Additional Assessment Tools
- Pulse Oximetry:
- Provides a rapid, non-invasive measure of oxygen saturation.
- Hypoxemia: SpO₂ < 92% suggests severe exacerbation.
- Arterial Blood Gas (ABG):
- Indicated in severe or life-threatening cases.
- Findings:
- Hypoxemia (PaO₂ < 60 mmHg).
- Hypercapnia (PaCO₂ > 45 mmHg), indicating respiratory fatigue or failure.
- Respiratory acidosis (pH < 7.35).
- Chest X-Ray:
- Not routine; reserved for suspected complications (e.g., pneumothorax, pneumonia).
- Peak Expiratory Flow (PEF):
- Assess airflow obstruction if the child can cooperate.
- Compare to personal best or predicted values.
Age-Specific Considerations
- Infants and Young Children (< 5 years):
- Symptoms like feeding difficulties, lethargy, or grunting may indicate severity.
- Wheezing may be subtle; focus on accessory muscle use and respiratory rate.
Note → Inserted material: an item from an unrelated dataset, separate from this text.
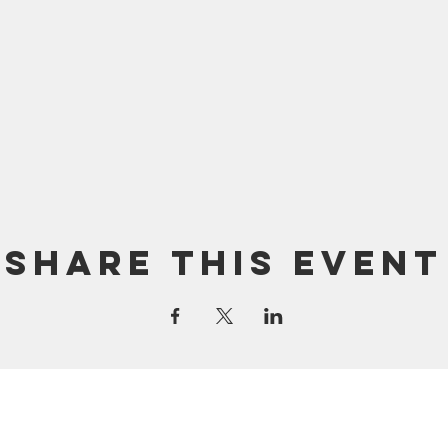
Share this event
- Objective measures like PEF are often impractical; rely on clinical signs and SpO₂.
- Older Children (≥ 5 years):
- Easier to assess with PEF or verbal cues about breathlessness.
- Use objective measures alongside clinical signs.
Severity-Based Management Approach
- Mild:
- Treat with short-acting beta-agonists (SABA) via metered-dose inhaler or nebulizer.
- Monitor for symptom resolution.
- Moderate:
- SABA + systemic corticosteroids (oral prednisone/prednisolone).
- Oxygen therapy if SpO₂ < 94%.
- Severe:
- High-dose SABA and ipratropium bromide.
- Systemic corticosteroids (oral or IV).
- Oxygen therapy to maintain SpO₂ ≥ 92%.
- Life-Threatening:
- Immediate resuscitation and intensive care.
- Continuous nebulization of SABA + ipratropium.
- IV corticosteroids, magnesium sulfate, and possible non-invasive ventilation or intubation.
Conclusion
The clinical evaluation of an acute asthma exacerbation in children relies on a combination of symptoms, physical findings, and objective measures. Prompt recognition of severity allows timely and appropriate management, reducing the risk of complications.